- TASK STATEMENT: Below is a set of records, and all of them should be retyped exactly, minus the pictures.

- Records from a data source:
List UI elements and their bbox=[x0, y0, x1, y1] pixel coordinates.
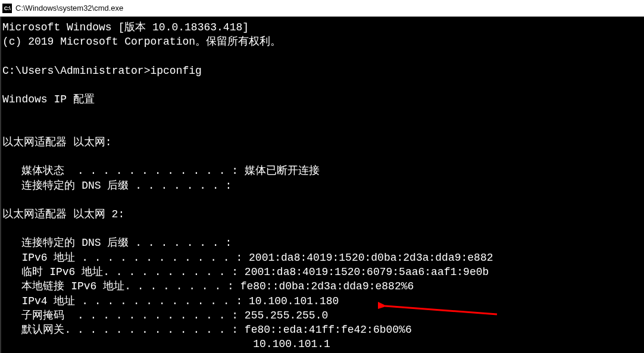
terminal-output[interactable]: Microsoft Windows [版本 10.0.18363.418](c)… bbox=[0, 17, 644, 353]
terminal-line: 以太网适配器 以太网 2: bbox=[2, 207, 644, 221]
terminal-line bbox=[2, 121, 644, 135]
terminal-line: 子网掩码 . . . . . . . . . . . . : 255.255.2… bbox=[2, 308, 644, 323]
terminal-line: 以太网适配器 以太网: bbox=[2, 135, 644, 149]
window-title: C:\Windows\system32\cmd.exe bbox=[15, 4, 123, 13]
terminal-line: Windows IP 配置 bbox=[2, 92, 644, 107]
terminal-line bbox=[2, 221, 644, 236]
cmd-icon: C:\ bbox=[2, 4, 12, 13]
terminal-line: 默认网关. . . . . . . . . . . . . : fe80::ed… bbox=[2, 323, 644, 337]
terminal-line: IPv4 地址 . . . . . . . . . . . . : 10.100… bbox=[2, 294, 644, 308]
terminal-line: 临时 IPv6 地址. . . . . . . . . . : 2001:da8… bbox=[2, 265, 644, 279]
terminal-line: C:\Users\Administrator>ipconfig bbox=[2, 64, 644, 78]
terminal-line: Microsoft Windows [版本 10.0.18363.418] bbox=[2, 20, 644, 35]
terminal-line bbox=[2, 78, 644, 92]
terminal-line: 媒体状态 . . . . . . . . . . . . : 媒体已断开连接 bbox=[2, 164, 644, 178]
terminal-line: IPv6 地址 . . . . . . . . . . . . : 2001:d… bbox=[2, 251, 644, 265]
terminal-line bbox=[2, 107, 644, 121]
terminal-line: 本地链接 IPv6 地址. . . . . . . . : fe80::d0ba… bbox=[2, 279, 644, 293]
terminal-line bbox=[2, 49, 644, 64]
terminal-line bbox=[2, 193, 644, 207]
terminal-line: (c) 2019 Microsoft Corporation。保留所有权利。 bbox=[2, 35, 644, 49]
window-border bbox=[0, 17, 1, 353]
terminal-line: 连接特定的 DNS 后缀 . . . . . . . : bbox=[2, 236, 644, 250]
terminal-line bbox=[2, 149, 644, 164]
terminal-line: 10.100.101.1 bbox=[2, 337, 644, 351]
window-titlebar[interactable]: C:\ C:\Windows\system32\cmd.exe bbox=[0, 0, 644, 17]
terminal-line: 连接特定的 DNS 后缀 . . . . . . . : bbox=[2, 179, 644, 193]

- TASK SOLUTION:
List UI elements and their bbox=[x0, y0, x1, y1] pixel coordinates.
terminal-output[interactable]: Microsoft Windows [版本 10.0.18363.418](c)… bbox=[0, 17, 644, 353]
terminal-line: 以太网适配器 以太网 2: bbox=[2, 207, 644, 221]
terminal-line bbox=[2, 121, 644, 135]
terminal-line: 子网掩码 . . . . . . . . . . . . : 255.255.2… bbox=[2, 308, 644, 323]
terminal-line: 以太网适配器 以太网: bbox=[2, 135, 644, 149]
window-title: C:\Windows\system32\cmd.exe bbox=[15, 4, 123, 13]
terminal-line: Windows IP 配置 bbox=[2, 92, 644, 107]
terminal-line bbox=[2, 221, 644, 236]
cmd-icon: C:\ bbox=[2, 4, 12, 13]
terminal-line: 默认网关. . . . . . . . . . . . . : fe80::ed… bbox=[2, 323, 644, 337]
terminal-line: IPv4 地址 . . . . . . . . . . . . : 10.100… bbox=[2, 294, 644, 308]
terminal-line: 临时 IPv6 地址. . . . . . . . . . : 2001:da8… bbox=[2, 265, 644, 279]
terminal-line: C:\Users\Administrator>ipconfig bbox=[2, 64, 644, 78]
terminal-line: Microsoft Windows [版本 10.0.18363.418] bbox=[2, 20, 644, 35]
terminal-line bbox=[2, 78, 644, 92]
terminal-line: 媒体状态 . . . . . . . . . . . . : 媒体已断开连接 bbox=[2, 164, 644, 178]
terminal-line: IPv6 地址 . . . . . . . . . . . . : 2001:d… bbox=[2, 251, 644, 265]
terminal-line bbox=[2, 107, 644, 121]
terminal-line: 本地链接 IPv6 地址. . . . . . . . : fe80::d0ba… bbox=[2, 279, 644, 293]
terminal-line bbox=[2, 49, 644, 64]
terminal-line bbox=[2, 193, 644, 207]
terminal-line: (c) 2019 Microsoft Corporation。保留所有权利。 bbox=[2, 35, 644, 49]
window-border bbox=[0, 17, 1, 353]
terminal-line: 连接特定的 DNS 后缀 . . . . . . . : bbox=[2, 236, 644, 250]
terminal-line bbox=[2, 149, 644, 164]
terminal-line: 10.100.101.1 bbox=[2, 337, 644, 351]
window-titlebar[interactable]: C:\ C:\Windows\system32\cmd.exe bbox=[0, 0, 644, 17]
terminal-line: 连接特定的 DNS 后缀 . . . . . . . : bbox=[2, 179, 644, 193]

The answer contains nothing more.